# Sin7Y: About the Sinsemilla hash function used in OlaVM
Last month we were pleased to announce the [OlaVM Whitepaper](https://ethresear.ch/t/whitepaper-olavm-an-ethereum-compatible-zkvm/13144), an EVM-compatible ZKVM solution, released the 25th of July, 2022. ZKEVM has been a hot topic itself over the past couple of weeks, and upon the release of OlaVM, the paper managed to receive some honorable attention from prominent people in the industry, amongst them, one being [Daira Hopwood](https://twitter.com/feministPLT) (who also is the main author of the [Zcash protocol](https://zips.z.cash/protocol/protocol.pdf)), we would like to thank Daira for her feedback. Daira brought up a few important questions in regards to the design decisions, one of them relating to the choice of hash function in [ECDSA](https://en.wikipedia.org/wiki/Elliptic_Curve_Digital_Signature_Algorithm) and [Schnorr](https://en.wikipedia.org/wiki/Schnorr_signature) signature algorithms. The exact comment can be seen in the tweet attached below.

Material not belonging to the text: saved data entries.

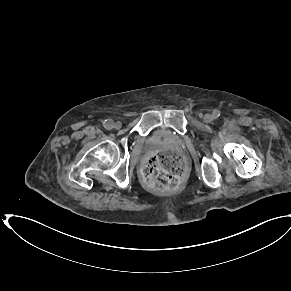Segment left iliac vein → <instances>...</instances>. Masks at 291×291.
<instances>
[{"label":"left iliac vein","mask_w":291,"mask_h":291,"mask_svg":"<svg viewBox=\"0 0 291 291\" xmlns=\"http://www.w3.org/2000/svg\"><path fill=\"white\" fill-rule=\"evenodd\" d=\"M203 119L206 123H210L213 120V116L211 114H206Z\"/></svg>","instance_id":"1"}]
</instances>
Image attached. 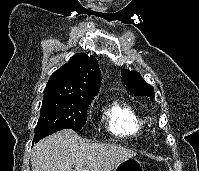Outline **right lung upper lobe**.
<instances>
[{"mask_svg": "<svg viewBox=\"0 0 199 171\" xmlns=\"http://www.w3.org/2000/svg\"><path fill=\"white\" fill-rule=\"evenodd\" d=\"M100 81L96 58L77 53L50 76L44 92L76 99H93L98 93Z\"/></svg>", "mask_w": 199, "mask_h": 171, "instance_id": "right-lung-upper-lobe-1", "label": "right lung upper lobe"}]
</instances>
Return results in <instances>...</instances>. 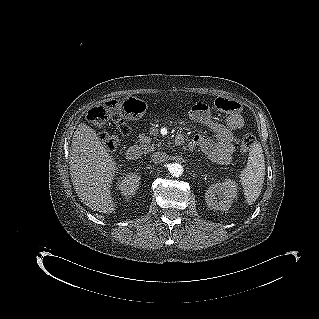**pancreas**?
Masks as SVG:
<instances>
[{"instance_id": "obj_1", "label": "pancreas", "mask_w": 319, "mask_h": 319, "mask_svg": "<svg viewBox=\"0 0 319 319\" xmlns=\"http://www.w3.org/2000/svg\"><path fill=\"white\" fill-rule=\"evenodd\" d=\"M151 138L149 136H146L144 134H141L139 136V142L141 143V147L144 151L150 152L154 150L155 144H151Z\"/></svg>"}]
</instances>
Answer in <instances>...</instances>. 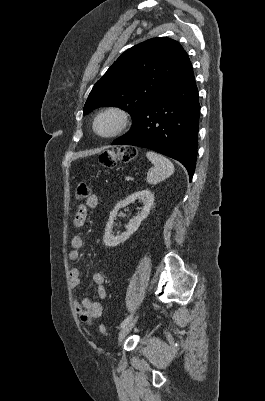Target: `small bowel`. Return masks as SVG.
Returning a JSON list of instances; mask_svg holds the SVG:
<instances>
[{"label":"small bowel","instance_id":"small-bowel-1","mask_svg":"<svg viewBox=\"0 0 265 401\" xmlns=\"http://www.w3.org/2000/svg\"><path fill=\"white\" fill-rule=\"evenodd\" d=\"M99 203V198L96 194L90 195L84 205H80L77 209L74 226L80 228L85 223L88 209L96 208ZM85 245V240L82 236H74L71 240V250L69 259L77 261L80 257V251ZM70 283L73 291H76L80 284V273L77 268H72L69 273ZM93 283L96 286V293L100 299H105L108 296L106 287L105 275L101 272H95L92 275ZM74 309L79 319L84 323H90L92 320L99 318L103 313V307L100 302L92 301L88 297H84L81 301H75Z\"/></svg>","mask_w":265,"mask_h":401}]
</instances>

![](https://i.imgur.com/GbFs8j3.png)
What Daira is referencing can in simple terms be described with the following: The security level of [Sinsemilla hash](https://zips.z.cash/protocol/protocol.pdf) is collision resistant, so it cannot be regarded as a Random Oracle. For the ECDSA and Schnorr signature algorithms, in order to satisfy sufficient security, the choice of hash function needs to be regarded as Random Oracle. In order to understand this better, we need to understand some cryptographic concepts first.
## 1. Security properties of a cryptographic hash function (CHF)

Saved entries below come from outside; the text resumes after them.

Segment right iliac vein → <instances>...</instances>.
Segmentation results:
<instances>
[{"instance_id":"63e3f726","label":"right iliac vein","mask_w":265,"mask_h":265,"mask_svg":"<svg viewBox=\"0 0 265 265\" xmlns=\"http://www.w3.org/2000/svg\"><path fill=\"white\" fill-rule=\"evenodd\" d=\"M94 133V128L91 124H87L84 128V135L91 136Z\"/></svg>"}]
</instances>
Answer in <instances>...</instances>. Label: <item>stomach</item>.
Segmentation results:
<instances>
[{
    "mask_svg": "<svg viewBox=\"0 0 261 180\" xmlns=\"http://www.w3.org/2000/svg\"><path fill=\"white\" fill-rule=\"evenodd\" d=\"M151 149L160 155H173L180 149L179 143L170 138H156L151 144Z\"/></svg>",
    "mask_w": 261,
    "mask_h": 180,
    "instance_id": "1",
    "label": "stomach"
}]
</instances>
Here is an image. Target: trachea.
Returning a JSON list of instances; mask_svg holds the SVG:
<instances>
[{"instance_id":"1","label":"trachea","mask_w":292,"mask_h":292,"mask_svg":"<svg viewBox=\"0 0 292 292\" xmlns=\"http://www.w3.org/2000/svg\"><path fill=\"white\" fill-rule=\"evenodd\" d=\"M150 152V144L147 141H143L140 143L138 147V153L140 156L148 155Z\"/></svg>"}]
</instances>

According to the definition in the paper [Cryptographic Hash-Function Basics](https://citeseerx.ist.psu.edu/viewdoc/download;jsessionid=C7364E9082B2726A10E1C712B476C82A?doi=10.1.1.3.6200&rep=rep1&type=pdf), the security properties corresponding to a CHF are divided into the following three categories:
- **Preimage Resistance** - Given H(x), it is computationally difficult to determine x, i.e., it is computationally infeasible to discover any input which created a specific output.

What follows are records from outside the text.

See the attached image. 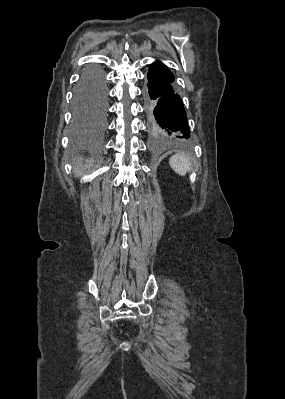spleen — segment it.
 I'll use <instances>...</instances> for the list:
<instances>
[{"label": "spleen", "instance_id": "spleen-1", "mask_svg": "<svg viewBox=\"0 0 285 399\" xmlns=\"http://www.w3.org/2000/svg\"><path fill=\"white\" fill-rule=\"evenodd\" d=\"M171 168L179 175L185 176L191 170V162L189 158L178 152L169 159Z\"/></svg>", "mask_w": 285, "mask_h": 399}]
</instances>
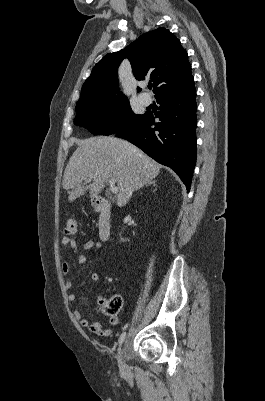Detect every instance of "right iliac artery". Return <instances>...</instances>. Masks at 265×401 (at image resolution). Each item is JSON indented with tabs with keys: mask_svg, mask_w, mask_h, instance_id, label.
Returning <instances> with one entry per match:
<instances>
[{
	"mask_svg": "<svg viewBox=\"0 0 265 401\" xmlns=\"http://www.w3.org/2000/svg\"><path fill=\"white\" fill-rule=\"evenodd\" d=\"M125 337H126V332H123V333L120 335L119 340H118V342H119L120 345L124 342Z\"/></svg>",
	"mask_w": 265,
	"mask_h": 401,
	"instance_id": "82829eb1",
	"label": "right iliac artery"
}]
</instances>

- **Second Preimage Resistance** - Given x, it is computationally difficult to find some different value x' such that H(x) == H(x'), i.e., it is computationally infeasible to find any second input which has the same output as any specified input.
- **Collision Resistance** - Expanding the concept of Second Preimage Resistance, it is computationally infeasible to find any two arbitrary inputs, x and y such that H(x) == H(y), i.e., different inputs which hash to the same output.
An important aspect to be noted is that, if you satisfy the conditions for Collision Resistance, you also satisfy the conditions for Second Preimage Resistance, however this does not guarantee that you are satisfying the conditions for Preimage Resistance.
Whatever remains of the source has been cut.